Alexander Wilson is known as "the father of American ornithology." He earned this title both because of his American Ornithology--the first natural history just on American birds, which was first issued from 1808 to 1814 and so predated Audubon by about two decades--and because he was the first American citizen to become a full-time scientist in this field. Wilson, a Scottish immigrant, drew most of the birds for his ornithology himself; the engraving was mostly by Alexander Lawson and John G. Warnicke. Wilson worked with a small budget and so had to crowd as many specimens as he could onto one plate for the series. This led to the characteristic appearance of many of his prints, with several birds, juxtaposed in different combinations, filling the page right up to the plate mark. Although he fell far short of his goal of depicting every species of bird in North America, Wilson's is a highly respected work in the history of science, and he was the leading competitor and chief precursor of Audubon. These are fine and important prints from the first American ornithology.
Note on condition: The first edition of Wilson's American Ornithology was issued on American made paper that had many impurities in it. Thus it is almost impossible to find these prints without some discoloration and spotting on the paper. All prints listed below are in good condition for Wilson prints, with specific blemishes noted. 'Good' condition indicates that while there may be some discoloration or spotting, it is not considered by us to be visually displeasing nor to affect the value of the print in a significant manner.

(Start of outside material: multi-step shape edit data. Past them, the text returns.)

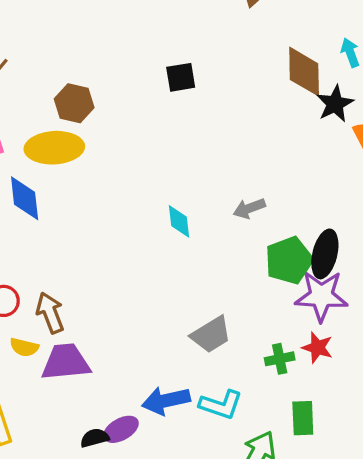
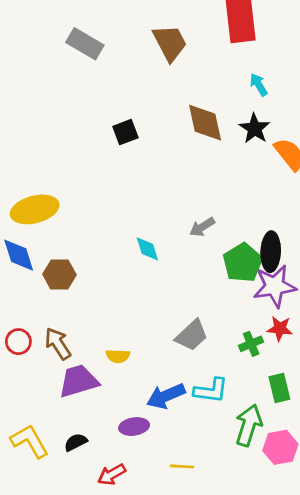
brown diamond: (304, 72) -> (205, 123), moved
brown hexagon: (74, 103) -> (59, 275), moved
yellow semicircle: (24, 347) -> (118, 356), moved
purple ellipse: (121, 429) -> (134, 427), turned 32
black semicircle: (95, 438) -> (76, 442), moved

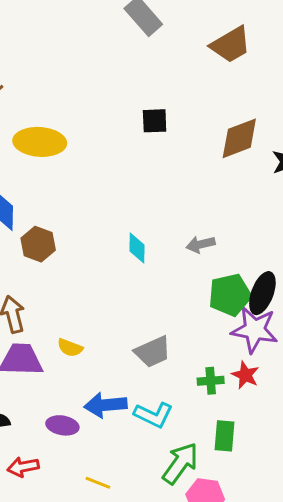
brown trapezoid: (170, 43) -> (231, 45), turned 69
brown diamond: (205, 123) -> (239, 138), turned 63
yellow ellipse: (35, 209) -> (40, 142), moved

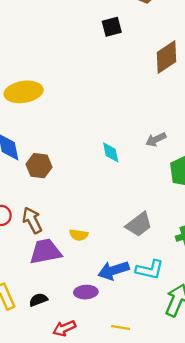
black square: (155, 121) -> (112, 27), moved

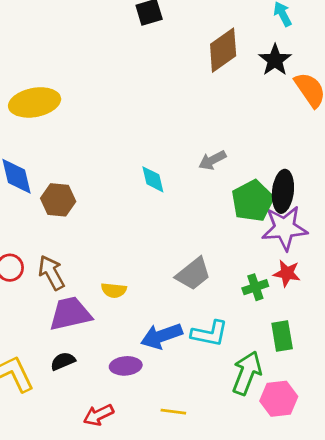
black semicircle: (38, 300) -> (63, 361), moved

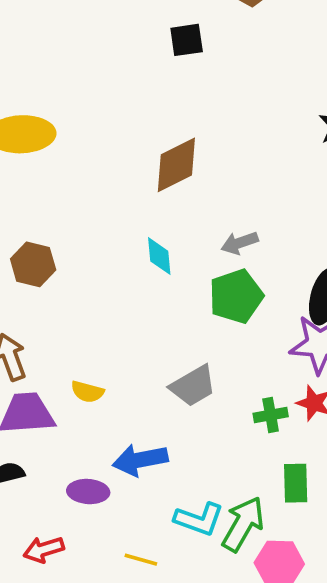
brown diamond: (223, 50) -> (176, 165), moved
green pentagon: (253, 201) -> (236, 296), moved
cyan L-shape: (210, 333) -> (199, 519), moved

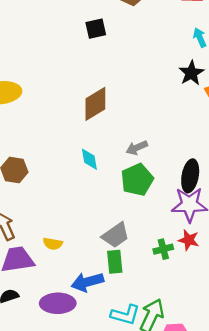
green rectangle: (296, 483) -> (115, 262), moved
purple ellipse: (88, 492) -> (58, 303), size x1.4

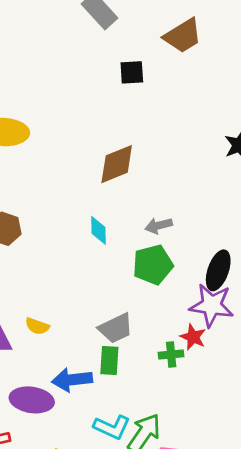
red star: (189, 240) -> (193, 337), moved

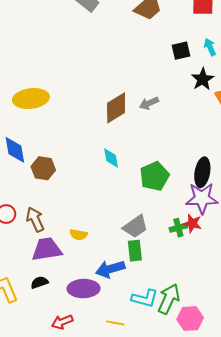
black square: (132, 72) -> (181, 51), moved
gray arrow: (159, 226) -> (149, 103), moved
green cross: (171, 354) -> (178, 228), moved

Attractive prints from Charles Lucien Bonaparte's supplement to Alexander Wilson's American Ornithology. Wilson's project of issuing a complete ornithology of the birds of North America was interrupted by his death in 1813. His original nine volume set was completed by George Ord, but many birds were still missing. Bonaparte, Prince of Canino, tried to make the work more complete by issuing a four volume supplement from 1825 to 1833. This contained 27 extra illustrations engraved by Alexander Lawson and text by Bonaparte. The prints were drawn by Titian Ramsey Peale and Alexander Rider, except for one by John James Audubon. Many of Peale's drawings were taken from his sketches made on his travels in the far west in 1819 with Major Long. The prints are much in the style of Wilson's earlier prints, and the two parts together comprise a monumental document in the history of American natural science.
Prints by Alexander Wilson. From American Ornithology. New York & Philadelphia: Collins & Co. & Harrison Hall, 1829. Second edition. Folio; ca. 10 x 13. Engravings. Original hand coloring. Very good condition, except as noted.
The importance and popularity of Wilson's Ornithology led to the creation of a second edition of the work about a decade later. By this time there was more money available for the work, so the paper is larger and of better quality. The plates used are the same, so the images are identical and of essentially the same historic interest as those from the first edition.